En adressant une lettre ouverte à Vladimir Poutine, Volodymyr Zelensky chercherait en réalité à toucher un auditoire plus large que le seul Kremlin. C'est la lecture qu'en propose le général (2S) Olivier Kempf, qui voit dans cette initiative une communication destinée en priorité aux responsables européens.

Un message à double détente

Selon l'analyse de cet officier supérieur, le président ukrainien ne s'adresse pas uniquement à son homologue russe. La lettre, rendue publique, viserait avant tout à interpeller les décideurs des capitales européennes. En exposant des propositions ou conditions à Moscou, Kiev chercherait à démontrer sa volonté de dialogue tout en fixant un cadre aux discussions.

Cette stratégie intervient dans un moment où l'unité des Européens sur le soutien à l'Ukraine est soumise à des pressions croissantes. Plusieurs pays membres de l'Union européenne expriment des réserves quant à la poursuite de l'aide militaire, tandis que d'autres appellent à explorer des voies diplomatiques.

Un contexte diplomatique sous pression

La publication de cette missive survient après plusieurs semaines de tensions accrues sur le front diplomatique. Kiev multiplie les initiatives pour maintenir la pression sur ses alliés occidentaux afin d'obtenir des garanties de sécurité et des livraisons d'armements supplémentaires. La lettre ouverte s'inscrit dans cette séquence en rappelant que l'Ukraine reste ouverte à des pourparlers, mais à certaines conditions.

L'expert souligne que le choix de la forme épistolaire n'est pas anodin. En s'adressant directement à Vladimir Poutine via une tribune publique, Volodymyr Zelensky se positionne en chef d'État responsable, prêt à dialoguer tout en fixant des lignes rouges. Ce faisant, il répond aussi aux critiques européennes qui déplorent un manque de flexibilité de la part de Kiev.
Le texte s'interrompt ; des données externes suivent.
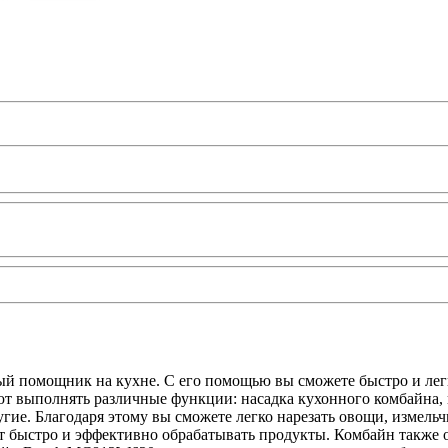
 помощник на кухне. С его помощью вы сможете быстро и легк
т выполнять различные функции: насадка кухонного комбайна, 
гие. Благодаря этому вы сможете легко нарезать овощи, измель
т быстро и эффективно обрабатывать продукты. Комбайн также о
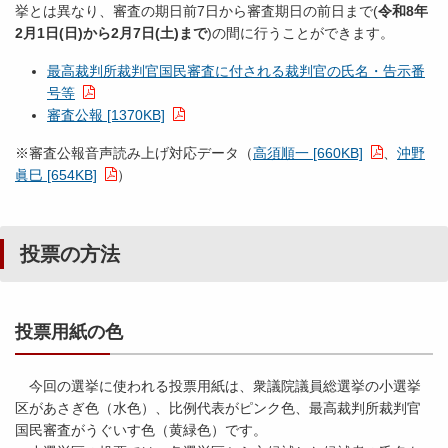
挙とは異なり、審査の期日前7日から審査期日の前日まで(
令和8年
2月1日(日)から2月7日(土)まで
)の間に行うことができます。
最高裁判所裁判官国民審査に付される裁判官の氏名・告示番
号等
審査公報 [1370KB]
※審査公報音声読み上げ対応データ（
高須順一 [660KB]
、
沖野
眞巳 [654KB]
）
投票の方法
投票用紙の色
今回の選挙に使われる投票用紙は、衆議院議員総選挙の小選挙
区があさぎ色（水色）、比例代表がピンク色、最高裁判所裁判官
国民審査がうぐいす色（黄緑色）です。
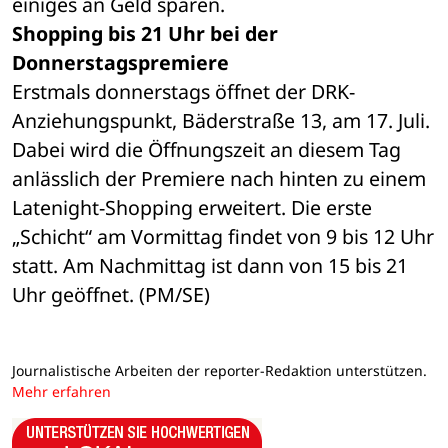
einiges an Geld sparen.
Shopping bis 21 Uhr bei der 
Donnerstagspremiere
Erstmals donnerstags öffnet der DRK-
Anziehungspunkt, Bäderstraße 13, am 17. Juli. 
Dabei wird die Öffnungszeit an diesem Tag 
anlässlich der Premiere nach hinten zu einem 
Latenight-Shopping erweitert. Die erste 
„Schicht“ am Vormittag findet von 9 bis 12 Uhr 
statt. Am Nachmittag ist dann von 15 bis 21 
Uhr geöffnet. (PM/SE)
Journalistische Arbeiten der reporter-Redaktion unterstützen.
Mehr erfahren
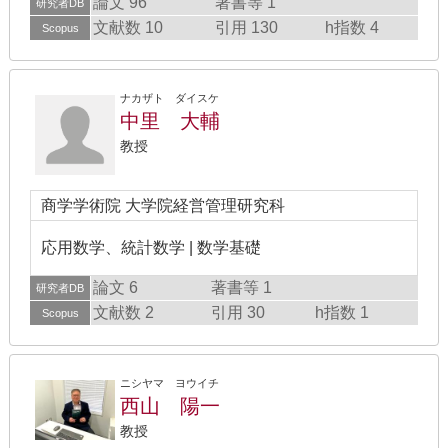
論文 96
著書等 1
研究者DB
文献数 10
引用 130
h指数 4
Scopus
ナカザト ダイスケ
中里 大輔
教授
商学学術院 大学院経営管理研究科
応用数学、統計数学 | 数学基礎
論文 6
著書等 1
研究者DB
文献数 2
引用 30
h指数 1
Scopus
ニシヤマ ヨウイチ
西山 陽一
教授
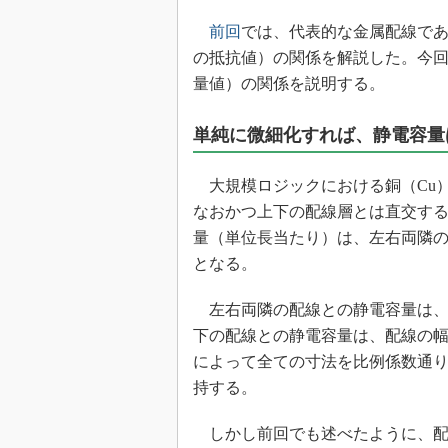
前回
では、代表的な金属配線であ
の抵抗値）の関係を解説した。今回
量値）の関係を説明する。
単純に微細化すれば、静電容量
大規模ロジックにおける銅（Cu
なおかつ上下の配線層とは直交す
量（単位長当たり）は、左右両隣
となる。
左右両隣の配線との静電容量は、
下の配線との静電容量は、配線の
によって全ての寸法を比例係数通
持する。
しかし前回でも述べたように、配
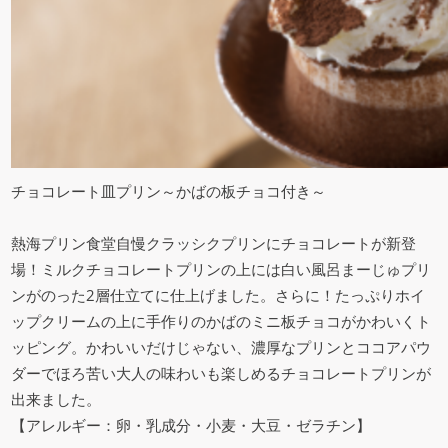
チョコレート皿プリン～かばの板チョコ付き～
熱海プリン食堂自慢クラッシクプリンにチョコレートが新登
場！ミルクチョコレートプリンの上には白い風呂まーじゅプリ
ンがのった2層仕立てに仕上げました。さらに！たっぷりホイ
ップクリームの上に手作りのかばのミニ板チョコがかわいくト
ッピング。かわいいだけじゃない、濃厚なプリンとココアパウ
ダーでほろ苦い大人の味わいも楽しめるチョコレートプリンが
出来ました。
【アレルギー：卵・乳成分・小麦・大豆・ゼラチン】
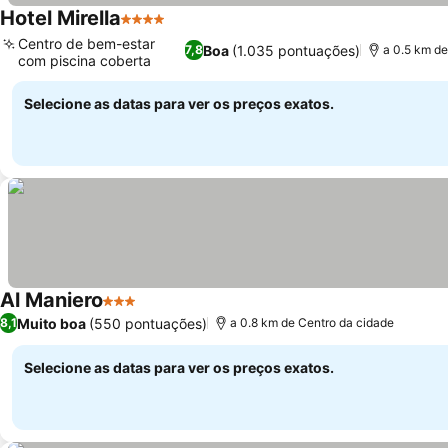
Hotel Mirella
4 Estrelas
Centro de bem-estar
Boa
(1.035 pontuações)
7,8
a 0.5 km de
com piscina coberta
Selecione as datas para ver os preços exatos.
Al Maniero
3 Estrelas
Muito boa
(550 pontuações)
8,1
a 0.8 km de Centro da cidade
Selecione as datas para ver os preços exatos.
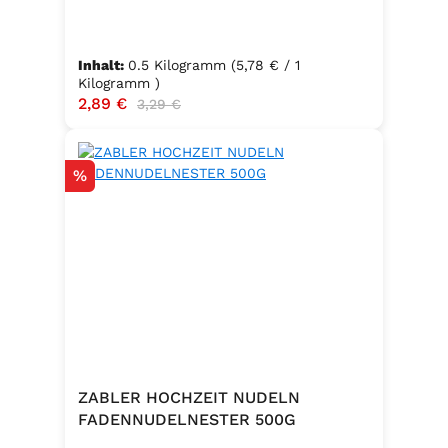
Inhalt:
0.5 Kilogramm
(5,78 € / 1
Kilogramm )
Verkaufspreis:
2,89 €
Regulärer Preis:
3,29 €
Rabatt
%
ZABLER HOCHZEIT NUDELN
FADENNUDELNESTER 500G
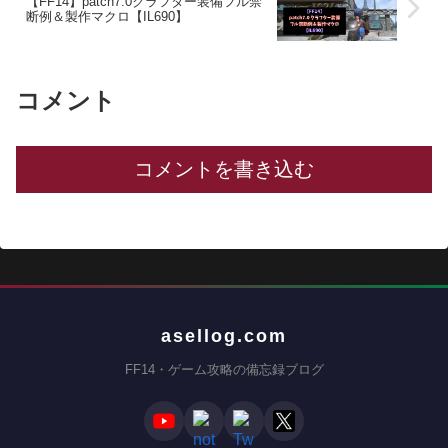
【FF14】patch7.0クラフター装備フル禁
断例＆製作マクロ【IL690】
コメント
コメントを書き込む
asellog.com
FF14・ゲーム攻略の備忘録ブログ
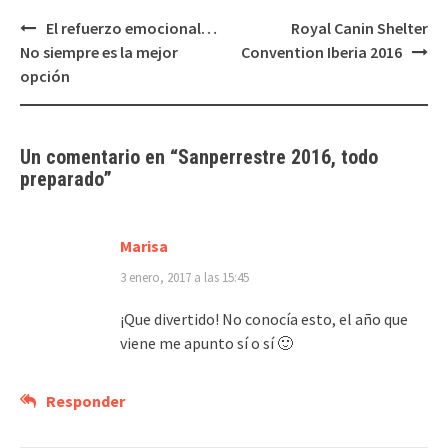
Navegación
El refuerzo emocional…
Royal Canin Shelter
de
No siempre es la mejor
Convention Iberia 2016
entradas
opción
Un comentario en “
Sanperrestre 2016, todo
preparado
”
Marisa
3 enero, 2017 a las 15:45
¡Que divertido! No conocía esto, el año que
viene me apunto sí o sí 🙂
Responder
Un levier pour consolider le soutien européen

Pour le général Kempf, cette lettre doit être comprise comme un outil de persuasion politique à destination des chancelleries européennes. En officialisant des propositions dans un document rendu public, le président ukrainien espère verrouiller un cadre de négociation acceptable pour ses alliés et éviter que des voix discordantes au sein de l'Union européenne ne poussent à des concessions perçues comme trop importantes.

L'initiative intervient alors que plusieurs chefs d'État ou de gouvernement européens appellent à une réflexion sur l'issue du conflit. Certains évoquent la nécessité d'une médiation internationale ou d'un cessez-le-feu, suscitant des inquiétudes à Kiev, qui craint qu'une pause dans les combats ne gèle le conflit sans garanties de sécurité solides.

Un pari risqué

La démarche comporte toutefois des risques. Si Moscou rejette frontalement les termes de la lettre, l'Ukraine pourrait apparaître comme la partie la plus conciliante, renforçant son crédit auprès des opinions publiques européennes. Mais si des capitales européennes jugent les conditions posées par Kiev irréalistes, l'effet obtenu pourrait être inverse et nourrir les frustrations vis-à-vis de la position ukrainienne.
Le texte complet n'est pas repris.